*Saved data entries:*

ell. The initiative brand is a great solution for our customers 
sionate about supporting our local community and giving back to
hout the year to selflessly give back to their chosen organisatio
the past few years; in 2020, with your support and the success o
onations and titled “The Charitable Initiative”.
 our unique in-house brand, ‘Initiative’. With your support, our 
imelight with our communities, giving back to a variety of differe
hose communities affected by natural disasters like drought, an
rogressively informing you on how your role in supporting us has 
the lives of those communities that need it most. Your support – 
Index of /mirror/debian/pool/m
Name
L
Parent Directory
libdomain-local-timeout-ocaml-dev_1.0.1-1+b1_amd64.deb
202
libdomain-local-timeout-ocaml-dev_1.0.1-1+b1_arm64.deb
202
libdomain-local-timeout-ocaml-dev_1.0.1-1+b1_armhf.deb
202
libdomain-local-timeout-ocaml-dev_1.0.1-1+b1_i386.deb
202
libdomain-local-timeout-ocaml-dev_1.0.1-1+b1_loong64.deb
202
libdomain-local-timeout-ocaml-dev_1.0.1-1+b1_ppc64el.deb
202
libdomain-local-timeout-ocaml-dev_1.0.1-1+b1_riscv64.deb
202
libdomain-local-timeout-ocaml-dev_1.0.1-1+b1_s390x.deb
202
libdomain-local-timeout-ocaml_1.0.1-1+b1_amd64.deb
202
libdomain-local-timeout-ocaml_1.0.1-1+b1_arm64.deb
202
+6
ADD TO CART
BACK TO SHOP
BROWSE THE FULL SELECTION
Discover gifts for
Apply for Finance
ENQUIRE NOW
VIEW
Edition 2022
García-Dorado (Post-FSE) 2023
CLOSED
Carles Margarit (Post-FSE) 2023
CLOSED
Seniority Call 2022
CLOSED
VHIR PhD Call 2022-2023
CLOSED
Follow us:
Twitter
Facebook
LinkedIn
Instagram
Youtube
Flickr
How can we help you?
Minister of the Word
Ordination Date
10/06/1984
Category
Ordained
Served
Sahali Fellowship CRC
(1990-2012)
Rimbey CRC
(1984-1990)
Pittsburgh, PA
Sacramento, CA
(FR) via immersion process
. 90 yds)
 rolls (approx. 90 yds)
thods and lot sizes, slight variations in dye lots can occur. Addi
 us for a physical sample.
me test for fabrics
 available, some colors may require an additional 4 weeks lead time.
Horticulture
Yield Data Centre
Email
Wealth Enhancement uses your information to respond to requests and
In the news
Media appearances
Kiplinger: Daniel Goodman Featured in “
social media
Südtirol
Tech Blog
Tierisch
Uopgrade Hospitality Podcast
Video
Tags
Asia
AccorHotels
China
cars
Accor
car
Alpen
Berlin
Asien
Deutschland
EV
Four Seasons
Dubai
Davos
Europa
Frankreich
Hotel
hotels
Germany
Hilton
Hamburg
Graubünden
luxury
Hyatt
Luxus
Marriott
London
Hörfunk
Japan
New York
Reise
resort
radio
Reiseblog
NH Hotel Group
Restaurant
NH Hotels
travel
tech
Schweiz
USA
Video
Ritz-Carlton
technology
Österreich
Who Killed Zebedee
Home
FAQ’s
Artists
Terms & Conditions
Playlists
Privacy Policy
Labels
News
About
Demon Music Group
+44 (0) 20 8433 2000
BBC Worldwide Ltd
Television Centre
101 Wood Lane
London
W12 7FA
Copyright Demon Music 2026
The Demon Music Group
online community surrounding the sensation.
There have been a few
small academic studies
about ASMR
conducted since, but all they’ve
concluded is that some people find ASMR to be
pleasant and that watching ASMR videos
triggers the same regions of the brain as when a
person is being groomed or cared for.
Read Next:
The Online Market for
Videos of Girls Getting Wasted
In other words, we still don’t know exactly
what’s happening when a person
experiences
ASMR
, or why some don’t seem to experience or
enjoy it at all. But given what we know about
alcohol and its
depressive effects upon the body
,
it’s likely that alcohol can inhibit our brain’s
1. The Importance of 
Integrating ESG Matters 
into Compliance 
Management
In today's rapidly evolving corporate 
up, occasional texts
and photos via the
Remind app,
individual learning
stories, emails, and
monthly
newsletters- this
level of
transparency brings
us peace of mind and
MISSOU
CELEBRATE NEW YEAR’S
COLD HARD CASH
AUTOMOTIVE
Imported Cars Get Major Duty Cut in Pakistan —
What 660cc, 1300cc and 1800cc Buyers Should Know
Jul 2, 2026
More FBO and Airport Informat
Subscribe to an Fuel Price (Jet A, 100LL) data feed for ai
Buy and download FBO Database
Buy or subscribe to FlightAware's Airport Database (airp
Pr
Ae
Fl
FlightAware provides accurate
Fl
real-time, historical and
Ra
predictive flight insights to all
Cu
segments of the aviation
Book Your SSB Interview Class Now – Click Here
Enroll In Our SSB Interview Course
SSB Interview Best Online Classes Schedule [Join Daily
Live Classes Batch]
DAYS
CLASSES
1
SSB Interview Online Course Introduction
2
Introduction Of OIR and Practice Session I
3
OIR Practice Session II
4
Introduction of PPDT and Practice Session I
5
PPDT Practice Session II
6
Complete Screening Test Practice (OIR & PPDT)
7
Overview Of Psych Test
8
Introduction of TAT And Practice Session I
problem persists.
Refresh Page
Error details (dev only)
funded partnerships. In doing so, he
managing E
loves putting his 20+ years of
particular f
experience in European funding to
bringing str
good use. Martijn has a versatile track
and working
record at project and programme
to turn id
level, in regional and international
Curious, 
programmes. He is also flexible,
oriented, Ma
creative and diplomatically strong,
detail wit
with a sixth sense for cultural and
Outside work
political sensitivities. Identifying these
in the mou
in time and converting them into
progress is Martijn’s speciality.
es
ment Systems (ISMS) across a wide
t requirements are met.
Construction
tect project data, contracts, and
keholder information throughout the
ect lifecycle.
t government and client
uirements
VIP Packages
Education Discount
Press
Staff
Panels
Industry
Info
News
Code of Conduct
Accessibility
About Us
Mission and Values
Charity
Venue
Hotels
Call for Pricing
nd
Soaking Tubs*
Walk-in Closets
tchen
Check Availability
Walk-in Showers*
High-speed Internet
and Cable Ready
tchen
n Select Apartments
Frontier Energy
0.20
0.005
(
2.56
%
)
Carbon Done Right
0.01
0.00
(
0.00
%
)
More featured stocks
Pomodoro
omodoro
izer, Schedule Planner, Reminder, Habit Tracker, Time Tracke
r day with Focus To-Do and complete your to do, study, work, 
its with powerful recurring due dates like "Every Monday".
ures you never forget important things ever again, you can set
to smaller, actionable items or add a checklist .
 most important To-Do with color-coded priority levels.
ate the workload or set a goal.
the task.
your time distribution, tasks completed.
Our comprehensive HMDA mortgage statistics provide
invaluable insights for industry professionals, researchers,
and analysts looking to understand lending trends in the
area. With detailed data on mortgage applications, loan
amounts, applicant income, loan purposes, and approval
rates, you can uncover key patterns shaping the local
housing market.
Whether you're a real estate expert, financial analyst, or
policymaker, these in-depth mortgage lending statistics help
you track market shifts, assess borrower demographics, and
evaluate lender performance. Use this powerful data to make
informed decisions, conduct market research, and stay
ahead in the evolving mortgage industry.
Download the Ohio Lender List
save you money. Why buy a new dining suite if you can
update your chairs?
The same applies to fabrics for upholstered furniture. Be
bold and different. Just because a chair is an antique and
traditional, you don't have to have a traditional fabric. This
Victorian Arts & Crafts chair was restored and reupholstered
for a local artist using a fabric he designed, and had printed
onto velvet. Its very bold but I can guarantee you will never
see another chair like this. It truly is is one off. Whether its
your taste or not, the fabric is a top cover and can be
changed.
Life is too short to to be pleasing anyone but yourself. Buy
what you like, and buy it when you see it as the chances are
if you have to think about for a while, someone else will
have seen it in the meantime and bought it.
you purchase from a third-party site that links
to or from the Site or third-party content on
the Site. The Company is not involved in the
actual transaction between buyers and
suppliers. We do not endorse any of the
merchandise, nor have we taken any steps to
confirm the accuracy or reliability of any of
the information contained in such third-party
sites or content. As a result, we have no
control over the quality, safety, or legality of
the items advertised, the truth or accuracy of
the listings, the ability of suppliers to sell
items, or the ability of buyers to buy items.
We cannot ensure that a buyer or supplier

*Exercise requirements:* Find the string "will" in the records, then copy each line where it occurs.

*Task solution:*
onto velvet. Its very bold but I can guarantee you will never
if you have to think about for a while, someone else will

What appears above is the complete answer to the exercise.